**Aim of the exercise**
Aside from the pictures, the entries should be given again exactly.

=== Begin Enclosure ===

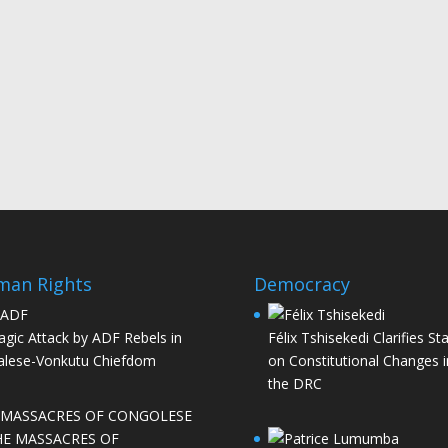
man Rights
Democracy
agic Attack by ADF Rebels in
Félix Tshisekedi Clarifies St
lese-Vonkutu Chiefdom
on Constitutional Changes i
the DRC
HE MASSACRES OF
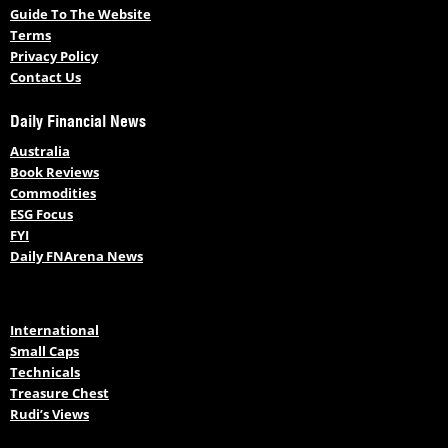
Guide To The Website
Terms
Privacy Policy
Contact Us
Daily Financial News
Australia
Book Reviews
Commodities
ESG Focus
FYI
Daily FNArena News
International
Small Caps
Technicals
Treasure Chest
Rudi’s Views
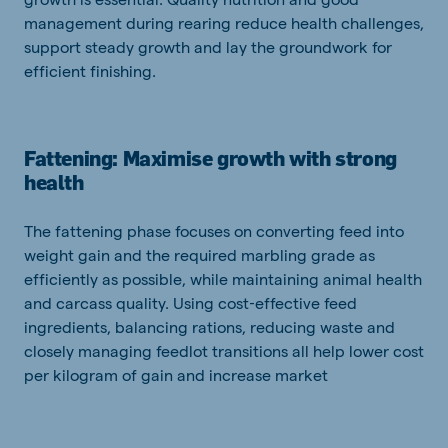
management during rearing reduce health challenges,
support steady growth and lay the groundwork for
efficient finishing.
Fattening: Maximise growth with strong
health
The fattening phase focuses on converting feed into
weight gain and the required marbling grade as
efficiently as possible, while maintaining animal health
and carcass quality. Using cost‑effective feed
ingredients, balancing rations, reducing waste and
closely managing feedlot transitions all help lower cost
per kilogram of gain and increase market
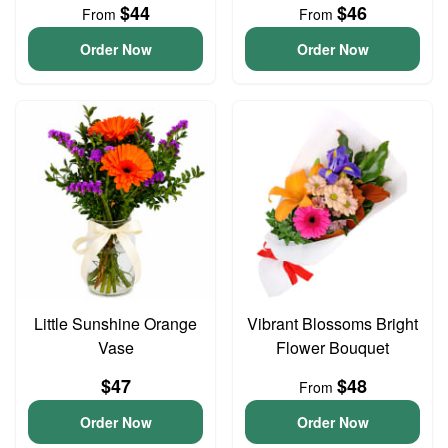
$44
$46
From
From
Order Now
Order Now
Little Sunshine Orange
Vibrant Blossoms Bright
Vase
Flower Bouquet
$47
$48
From
Order Now
Order Now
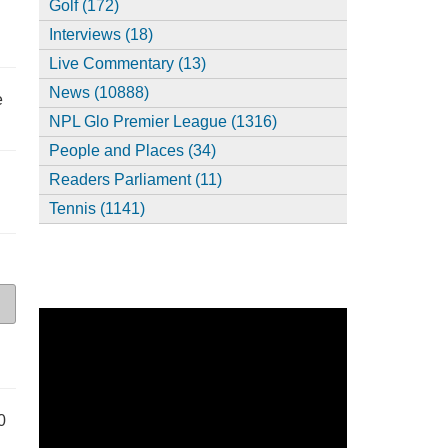
Golf (172)
Interviews (18)
Live Commentary (13)
News (10888)
e
NPL Glo Premier League (1316)
People and Places (34)
Readers Parliament (11)
Tennis (1141)
0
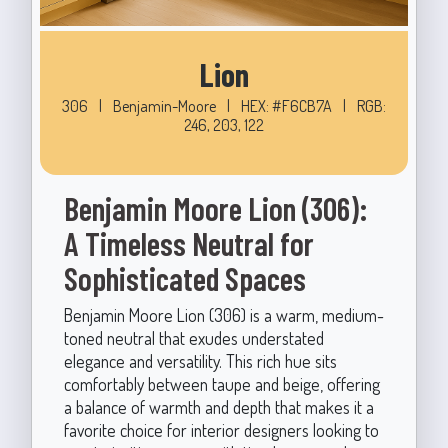
Lion
306
|
Benjamin-Moore
|
HEX: #F6CB7A
|
RGB:
246, 203, 122
Benjamin Moore Lion (306):
A Timeless Neutral for
Sophisticated Spaces
Benjamin Moore Lion (306) is a warm, medium-
toned neutral that exudes understated
elegance and versatility. This rich hue sits
comfortably between taupe and beige, offering
a balance of warmth and depth that makes it a
favorite choice for interior designers looking to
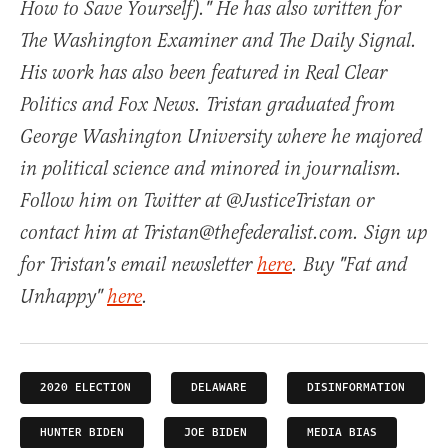
How to Save Yourself)." He has also written for
The Washington Examiner and The Daily Signal.
His work has also been featured in Real Clear
Politics and Fox News. Tristan graduated from
George Washington University where he majored
in political science and minored in journalism.
Follow him on Twitter at @JusticeTristan or
contact him at Tristan@thefederalist.com. Sign up
for Tristan's email newsletter
here
. Buy "Fat and
Unhappy"
here
.
2020 ELECTION
DELAWARE
DISINFORMATION
HUNTER BIDEN
JOE BIDEN
MEDIA BIAS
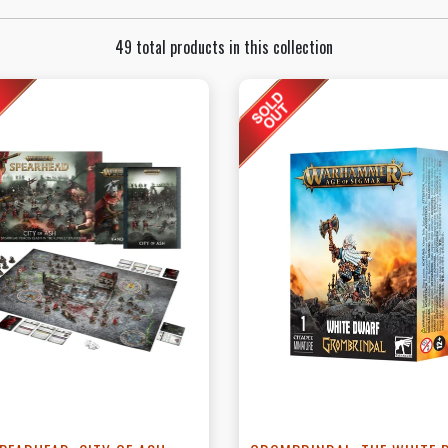
49 total products in this collection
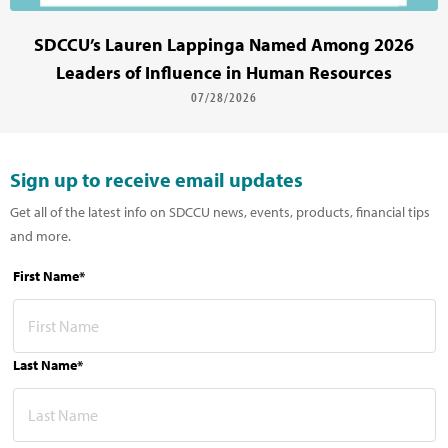
SDCCU’s Lauren Lappinga Named Among 2026
Leaders of Influence in Human Resources
07/28/2026
Sign up to receive email updates
Get all of the latest info on SDCCU news, events, products, financial tips
and more.
First Name*
Last Name*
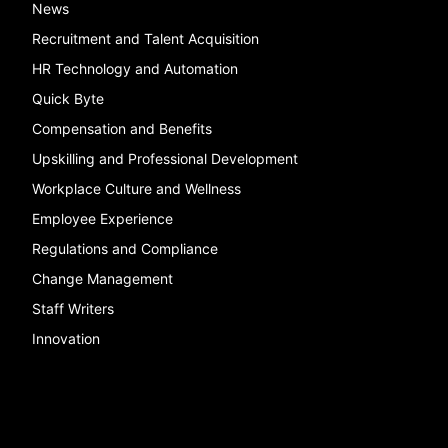
News
Recruitment and Talent Acquisition
HR Technology and Automation
Quick Byte
Compensation and Benefits
Upskilling and Professional Development
Workplace Culture and Wellness
Employee Experience
Regulations and Compliance
Change Management
Staff Writers
Innovation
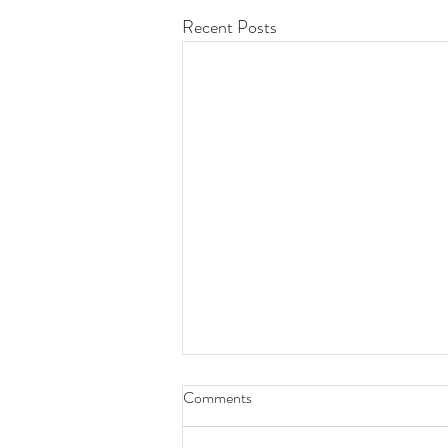
Recent Posts
Comments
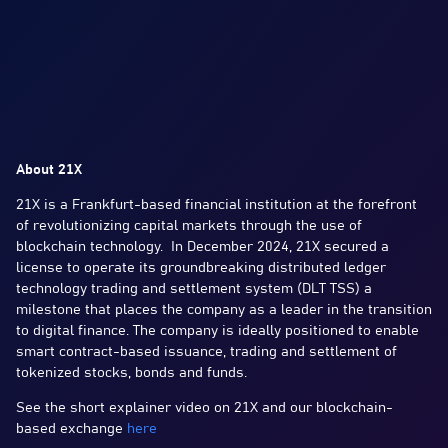
About 21X
21X is a Frankfurt-based financial institution at the forefront
of revolutionizing capital markets through the use of
blockchain technology. In December 2024, 21X secured a
license to operate its groundbreaking distributed ledger
technology trading and settlement system (DLT TSS) a
milestone that places the company as a leader in the transition
to digital finance. The company is ideally positioned to enable
smart contract-based issuance, trading and settlement of
tokenized stocks, bonds and funds.
See the short explainer video on 21X and our blockchain-
based exchange
here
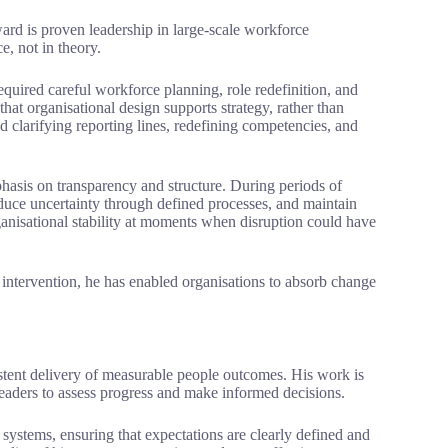
ard is proven leadership in large-scale workforce
e, not in theory.
equired careful workforce planning, role redefinition, and
that organisational design supports strategy, rather than
d clarifying reporting lines, redefining competencies, and
asis on transparency and structure. During periods of
uce uncertainty through defined processes, and maintain
ganisational stability at moments when disruption could have
 intervention, he has enabled organisations to absorb change
stent delivery of measurable people outcomes. His work is
leaders to assess progress and make informed decisions.
ystems, ensuring that expectations are clearly defined and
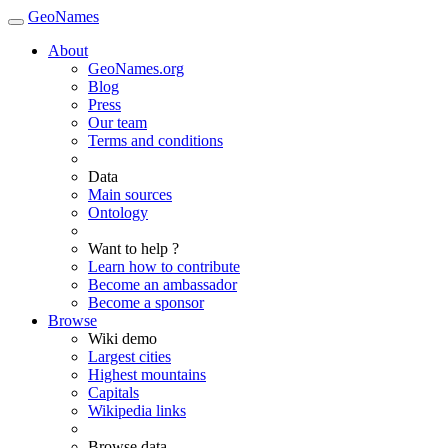
GeoNames
About
GeoNames.org
Blog
Press
Our team
Terms and conditions
Data
Main sources
Ontology
Want to help ?
Learn how to contribute
Become an ambassador
Become a sponsor
Browse
Wiki demo
Largest cities
Highest mountains
Capitals
Wikipedia links
Browse data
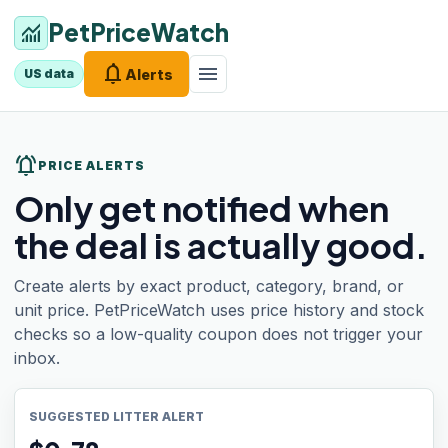
PetPriceWatch
monitoring
notifications
menu
Alerts
US data
notifications_active
PRICE ALERTS
Only get notified when
the deal is actually good.
Create alerts by exact product, category, brand, or
unit price. PetPriceWatch uses price history and stock
checks so a low-quality coupon does not trigger your
inbox.
SUGGESTED LITTER ALERT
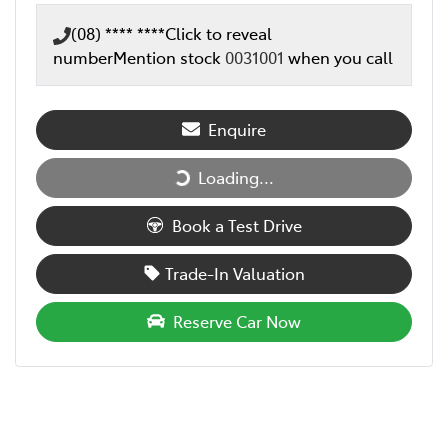
(08) **** ****
Click to reveal
number
Mention stock
0031001
when you call
Enquire
Loading...
Loading...
Book a Test Drive
Trade-In Valuation
Reserve Car Now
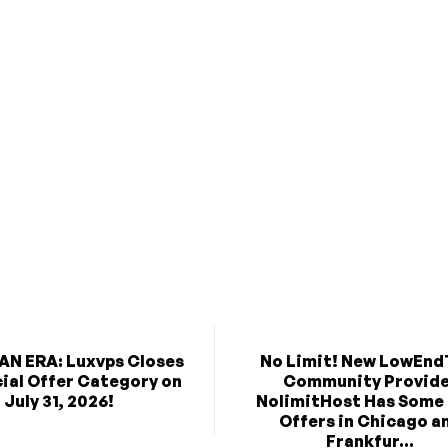
AN ERA: Luxvps Closes
No Limit! New LowEnd
cial Offer Category on
Community Provid
July 31, 2026!
NolimitHost Has Some
Offers in Chicago a
Frankfur...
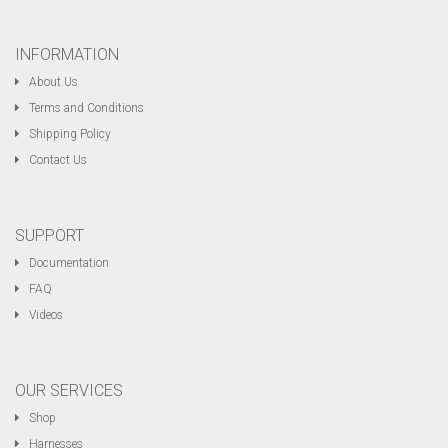
INFORMATION
About Us
Terms and Conditions
Shipping Policy
Contact Us
SUPPORT
Documentation
FAQ
Videos
OUR SERVICES
Shop
Harnesses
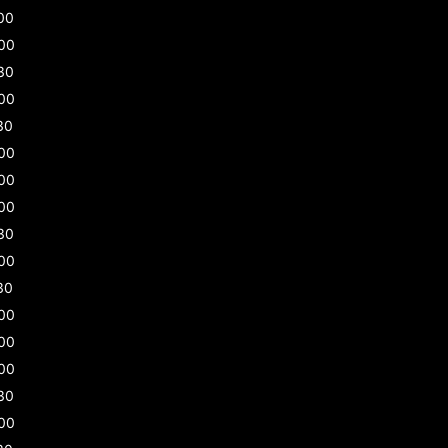
00
00
30
00
30
00
00
00
30
00
30
00
00
00
30
00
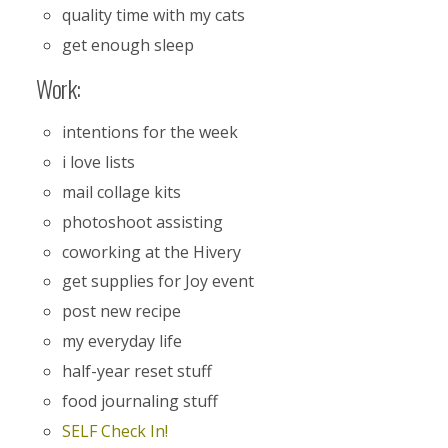
quality time with my cats
get enough sleep
Work:
intentions for the week
i love lists
mail collage kits
photoshoot assisting
coworking at the Hivery
get supplies for Joy event
post new recipe
my everyday life
half-year reset stuff
food journaling stuff
SELF Check In!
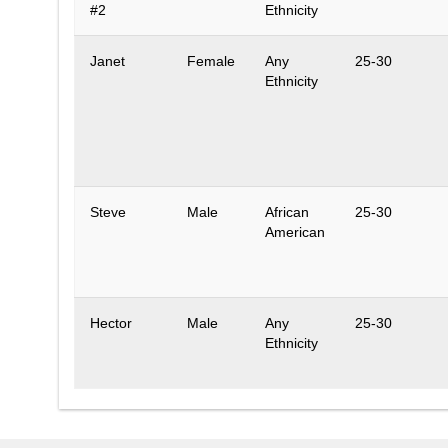
#2
Ethnicity
Janet
Female
Any
25-30
Ethnicity
Steve
Male
African
25-30
American
Hector
Male
Any
25-30
Ethnicity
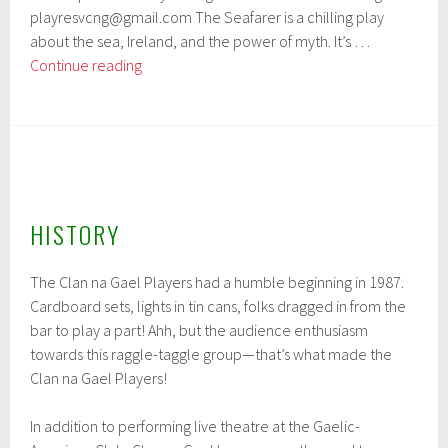
playresvcng@gmail.com The Seafarer is a chilling play
about the sea, Ireland, and the power of myth. It’s …
Clan
Continue reading
na
Gael’s
Fall
Production
HISTORY
The Clan na Gael Players had a humble beginning in 1987.
Cardboard sets, lights in tin cans, folks dragged in from the
bar to play a part! Ahh, but the audience enthusiasm
towards this raggle-taggle group—that’s what made the
Clan na Gael Players!
In addition to performing live theatre at the Gaelic-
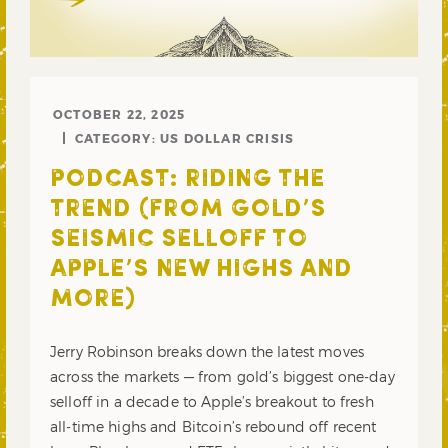
OCTOBER 22, 2025
CATEGORY:
US DOLLAR CRISIS
PODCAST: RIDING THE
TREND (FROM GOLD’S
SEISMIC SELLOFF TO
APPLE’S NEW HIGHS AND
MORE)
Jerry Robinson breaks down the latest moves
across the markets — from gold’s biggest one-day
selloff in a decade to Apple’s breakout to fresh
all-time highs and Bitcoin’s rebound off recent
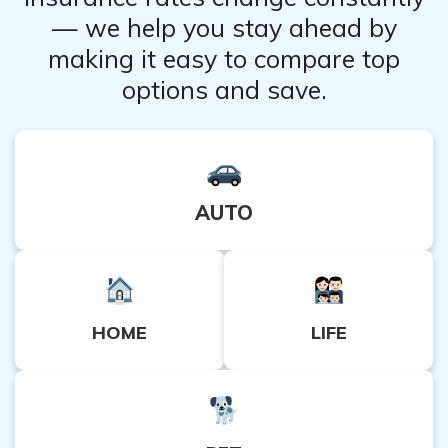
— we help you stay ahead by
making it easy to compare top
options and save.
AUTO
HOME
LIFE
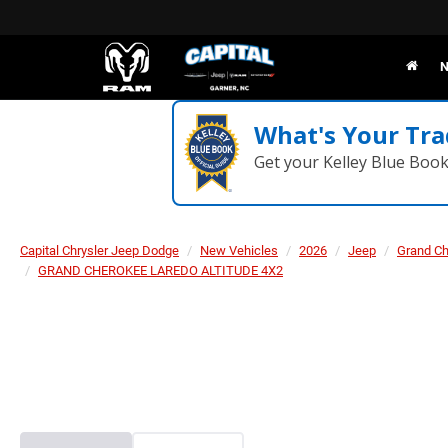
N
What's Your Tra
Get your Kelley Blue Boo
Capital Chrysler Jeep Dodge
New Vehicles
2026
Jeep
Grand C
GRAND CHEROKEE LAREDO ALTITUDE 4X2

=== End Enclosure ===

**Expected output**
man Rights
Democracy
agic Attack by ADF Rebels in
Félix Tshisekedi Clarifies St
lese-Vonkutu Chiefdom
on Constitutional Changes i
the DRC
HE MASSACRES OF
Guide To The Website
Terms
Privacy Policy
Contact Us
Daily Financial News
Australia
Book Reviews
Commodities
ESG Focus
FYI
Daily FNArena News
International
Small Caps
Technicals
Treasure Chest
Rudi’s Views
management during rearing reduce health challenges,
support steady growth and lay the groundwork for
efficient finishing.
Fattening: Maximise growth with strong
health
The fattening phase focuses on converting feed into
weight gain and the required marbling grade as
efficiently as possible, while maintaining animal health
and carcass quality. Using cost‑effective feed
ingredients, balancing rations, reducing waste and
closely managing feedlot transitions all help lower cost
per kilogram of gain and increase market
$44
$46
From
From
Order Now
Order Now
Little Sunshine Orange
Vibrant Blossoms Bright
Vase
Flower Bouquet
$47
$48
From
Order Now
Order Now
Golf (172)
Interviews (18)
Live Commentary (13)
News (10888)
e
NPL Glo Premier League (1316)
People and Places (34)
Readers Parliament (11)
Tennis (1141)
0
Lion
306
|
Benjamin-Moore
|
HEX: #F6CB7A
|
RGB:
246, 203, 122
Benjamin Moore Lion (306):
A Timeless Neutral for
Sophisticated Spaces
Benjamin Moore Lion (306) is a warm, medium-
toned neutral that exudes understated
elegance and versatility. This rich hue sits
comfortably between taupe and beige, offering
a balance of warmth and depth that makes it a
favorite choice for interior designers looking to
How to Save Yourself)." He has also written for
The Washington Examiner and The Daily Signal.
His work has also been featured in Real Clear
Politics and Fox News. Tristan graduated from
George Washington University where he majored
in political science and minored in journalism.
Follow him on Twitter at @JusticeTristan or
contact him at Tristan@thefederalist.com. Sign up
for Tristan's email newsletter
here
. Buy "Fat and
Unhappy"
here
.
2020 ELECTION
DELAWARE
DISINFORMATION
HUNTER BIDEN
JOE BIDEN
MEDIA BIAS
49 total products in this collection
SDCCU’s Lauren Lappinga Named Among 2026
Leaders of Influence in Human Resources
07/28/2026
Sign up to receive email updates
Get all of the latest info on SDCCU news, events, products, financial tips
and more.
First Name*
Last Name*
News
Recruitment and Talent Acquisition
HR Technology and Automation
Quick Byte
Compensation and Benefits
Upskilling and Professional Development
Workplace Culture and Wellness
Employee Experience
Regulations and Compliance
Change Management
Staff Writers
Innovation
Recent Posts
Comments
About 21X
21X is a Frankfurt-based financial institution at the forefront
of revolutionizing capital markets through the use of
blockchain technology. In December 2024, 21X secured a
license to operate its groundbreaking distributed ledger
technology trading and settlement system (DLT TSS) a
milestone that places the company as a leader in the transition
to digital finance. The company is ideally positioned to enable
smart contract-based issuance, trading and settlement of
tokenized stocks, bonds and funds.
See the short explainer video on 21X and our blockchain-
based exchange
here
ard is proven leadership in large-scale workforce
e, not in theory.
equired careful workforce planning, role redefinition, and
that organisational design supports strategy, rather than
d clarifying reporting lines, redefining competencies, and
asis on transparency and structure. During periods of
uce uncertainty through defined processes, and maintain
ganisational stability at moments when disruption could have
 intervention, he has enabled organisations to absorb change
stent delivery of measurable people outcomes. His work is
leaders to assess progress and make informed decisions.
ystems, ensuring that expectations are clearly defined and
GeoNames
About
GeoNames.org
Blog
Press
Our team
Terms and conditions
Data
Main sources
Ontology
Want to help ?
Learn how to contribute
Become an ambassador
Become a sponsor
Browse
Wiki demo
Largest cities
Highest mountains
Capitals
Wikipedia links
Browse data
PetPriceWatch
monitoring
notifications
menu
Alerts
US data
notifications_active
PRICE ALERTS
Only get notified when
the deal is actually good.
Create alerts by exact product, category, brand, or
unit price. PetPriceWatch uses price history and stock
checks so a low-quality coupon does not trigger your
inbox.
SUGGESTED LITTER ALERT
(08) **** ****
Click to reveal
number
Mention stock
0031001
when you call
Enquire
Loading...
Loading...
Book a Test Drive
Trade-In Valuation
Reserve Car Now
AN ERA: Luxvps Closes
No Limit! New LowEnd
cial Offer Category on
Community Provid
July 31, 2026!
NolimitHost Has Some
Offers in Chicago a
Frankfur...
INFORMATION
About Us
Terms and Conditions
Shipping Policy
Contact Us
SUPPORT
Documentation
FAQ
Videos
OUR SERVICES
Shop
Harnesses
00
00
30
00
30
00
00
00
30
00
30
00
00
00
30
00
quality time with my cats
get enough sleep
Work:
intentions for the week
i love lists
mail collage kits
photoshoot assisting
coworking at the Hivery
get supplies for Joy event
post new recipe
my everyday life
half-year reset stuff
food journaling stuff
SELF Check In!
#2
Ethnicity
Janet
Female
Any
25-30
Ethnicity
Steve
Male
African
25-30
American
Hector
Male
Any
25-30
Ethnicity
playresvcng@gmail.com The Seafarer is a chilling play
about the sea, Ireland, and the power of myth. It’s …
Clan
Continue reading
na
Gael’s
Fall
Production
HISTORY
The Clan na Gael Players had a humble beginning in 1987.
Cardboard sets, lights in tin cans, folks dragged in from the
bar to play a part! Ahh, but the audience enthusiasm
towards this raggle-taggle group—that’s what made the
Clan na Gael Players!
In addition to performing live theatre at the Gaelic-
OCTOBER 22, 2025
CATEGORY:
US DOLLAR CRISIS
PODCAST: RIDING THE
TREND (FROM GOLD’S
SEISMIC SELLOFF TO
APPLE’S NEW HIGHS AND
MORE)
Jerry Robinson breaks down the latest moves
across the markets — from gold’s biggest one-day
selloff in a decade to Apple’s breakout to fresh
all-time highs and Bitcoin’s rebound off recent
— we help you stay ahead by
making it easy to compare top
options and save.
AUTO
HOME
LIFE
N
What's Your Tra
Get your Kelley Blue Boo
Capital Chrysler Jeep Dodge
New Vehicles
2026
Jeep
Grand C
GRAND CHEROKEE LAREDO ALTITUDE 4X2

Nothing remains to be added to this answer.